Located on the same line of historical settlements as Krabi, Phang-nga, Phuket and Ranong, Trang shares the same traditions and heritage. In the early Ratanakosin period, Kantang, which is now one of the six districts of the province, served as the main port of the Penang-Phuket land route. There were two main routes of transportation for these five coastal towns at that time: the land route and the sea route. Kantang used to be one of the main seaports of the south and for this reason Kantang was the capital of the province for many years. Legend has it that ships from other countries always landed at Kantang port at dawn, explaining how Trang got its name. Trang is derived from a Malaysian word meaning dawn

Kantang, a district some 28 kilometres from Muang district, is where the Sino-Portuguese architectural heritage, like the shophouses in Pang-nga and Phuket, can still be seen. Another place which possesses the same period structure is Muang district. It’s believed the first shophouses to be built in the province are those in Kantang. And most of them are still in use by the descendants of the first proprietors.

All of the historic shophouses in Muang district except for three are still used as shops. The others serve as a Chinese association founded by the first Chinese pioneers to Trang. These buildings are open daily to members of the public who are welcome to step in and help themselves to copies of Chinese-language newspapers or to just have a chat. One shophouse has just been newly renovated to restore it to its former glory. The couple living there said it cost a large sum of money to restore the look. Perhaps this is the reason why other houses look a bit disheviled.

Along with the Sino-Portugese shophouses, there is another kind of residential building, the pan-ya house. This is a single house on a piece of land in a greenery, normally owned by a rubber plantation owner. The house itself is very close to or facing the road and is composed of two main sections: the front and the rear. The front normally has two floors. The first floor is again divided into two parts, the exterior part which opens out into the front yard and the interior part which is divided by a big wooden door. Behind the main door is only one big open room with a high ceiling functioning as a family room or living or drawing room. The second floor is where the bedrooms of the family are. This section is joined to the rear, where the kitchen and the dining area are, by a roofed-passage. Very close to the roof, above the cooking unit and the dining area, is the storage compartment for dried rubber sheets waiting to go to market. The brown translucent sheets are hung on bamboo rods resting between the beams.

Around the house are various kinds of domestic plants, normally for household consumption, such as fruit trees, herbal plants or certain kinds of flowers. However, quite often the products are sold in surplus seasons. One kind of fruit tree, prevalent in bygone days but rare nowadays and native only to these five provinces, is the luk chan or the nutmeg tree.

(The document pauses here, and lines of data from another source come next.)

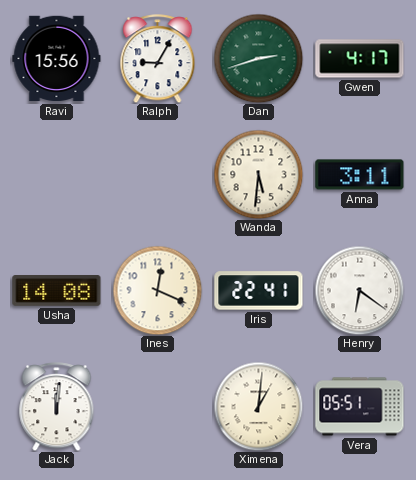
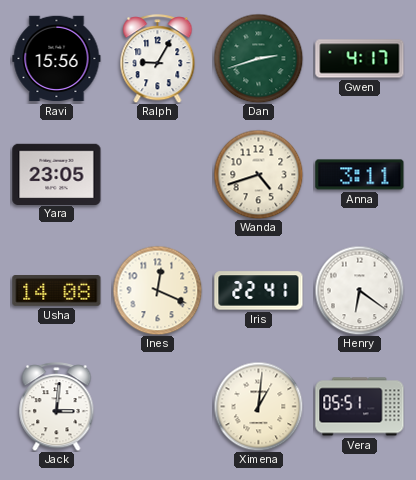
Yara: none -> 23:05
Wanda: 5:31 -> 4:42
Jack: 12:01 -> 3:01
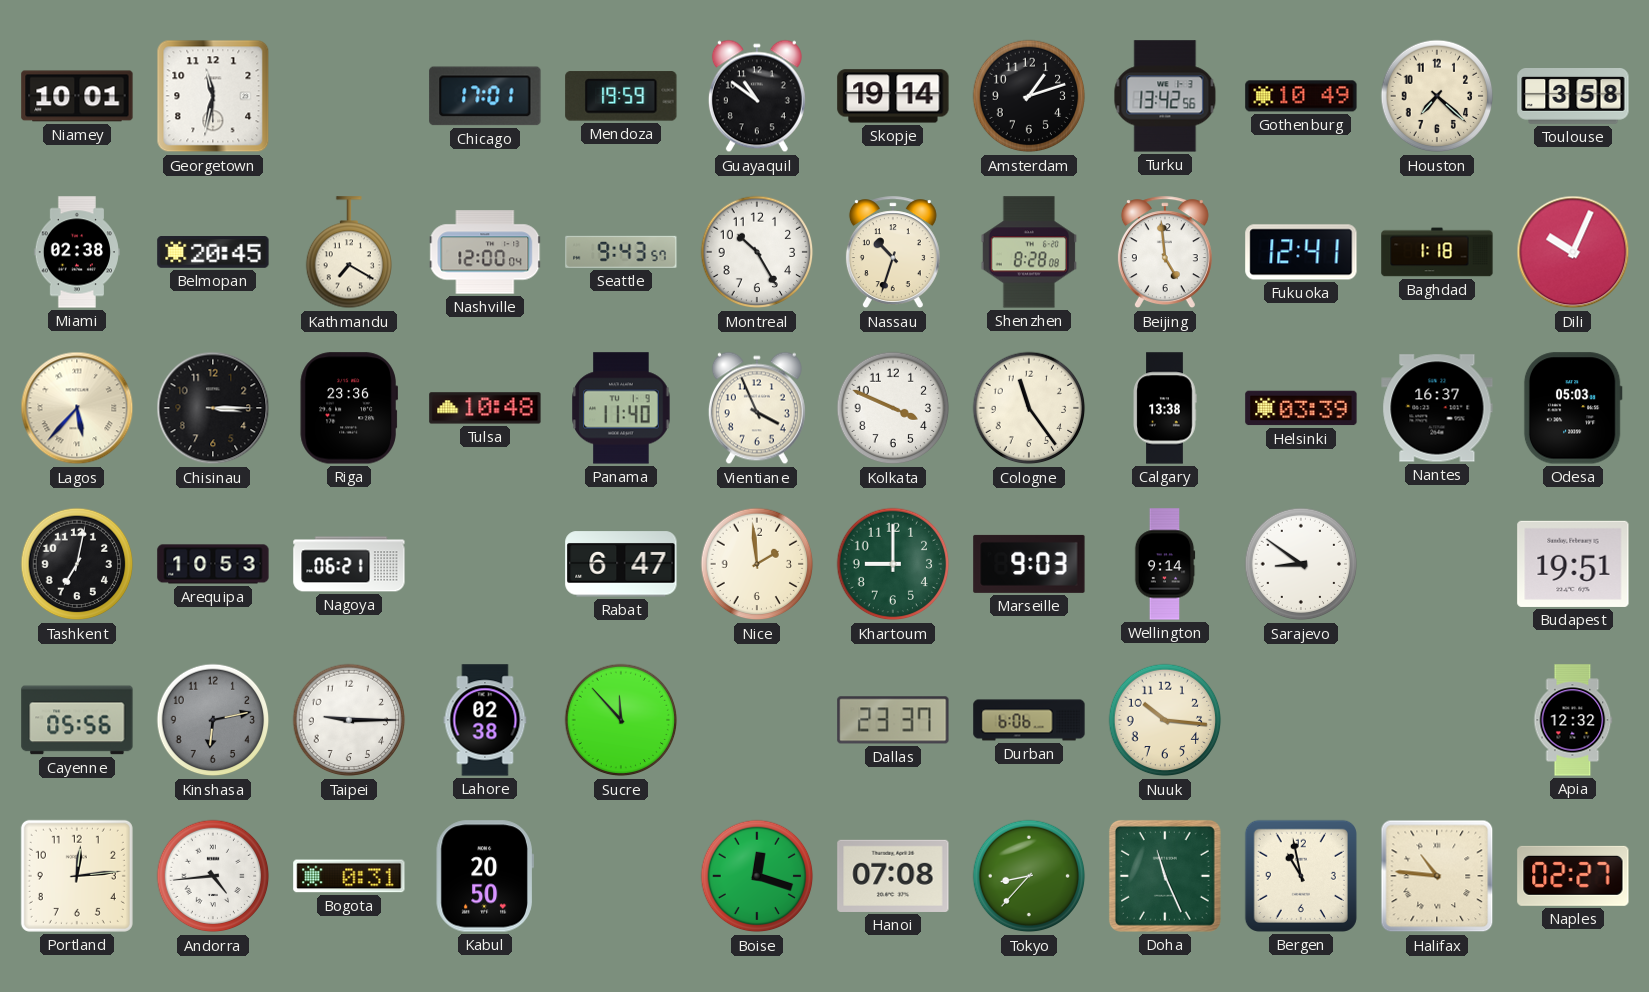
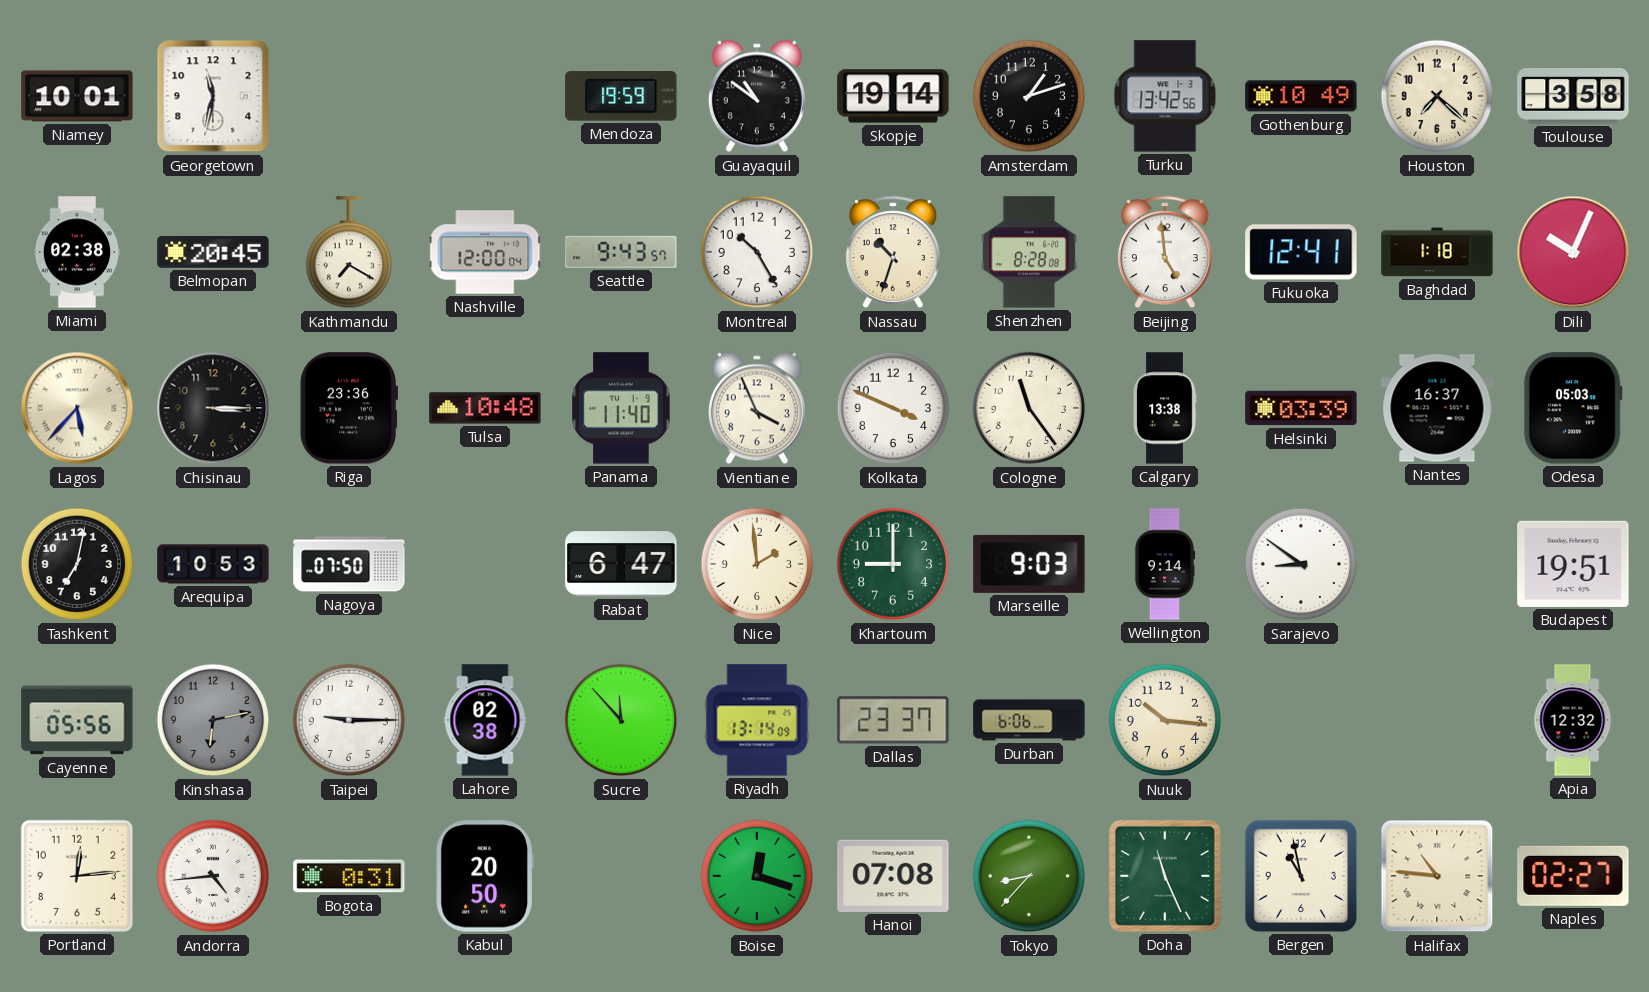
Chicago: 17:01 -> none
Nagoya: 06:21 -> 07:50
Riyadh: none -> 13:14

Many parts of the plant such as the nut or the seed, the membrane around the seed, and the male flowers are used as spices. The flesh which tastes sour with a mixture of tartness, bitterness and dryness can be eaten fresh with or without a little help of salt and sugar, but tastes best when preserved in heavy syrup and then dried. Only the latter use, though, is enjoyed widely among southerners. Two to three decades ago, during Chinese New Year celebrations, nearly every family would exchange preserved nutmeg fruits in heavy syrup along with other festive presents. The delicacy would be specially carved, engraved or cut out in many beautiful and fancy designs, mostly as flowers with many layers of pedals. Nowadays the dried preserved recipe in handy plastic bags is most commonly seen.

Trang offers several beautiful beaches and islands in the Trang Sea, some 30 kilometres away. There is a variety of accommodations available, from modest Chinese-style hotels up to starred hotels. Several good modern restaurants can be found along with Chinese shophouse-style restaurants. And special to Trang only, open both in the morning and in the evening, are the Chinese-style coffee shops where a vast variety of dim-sum is served with tea or coffee together with hot-from-the-wok pa-tong-goh (Chinese fried doughnut).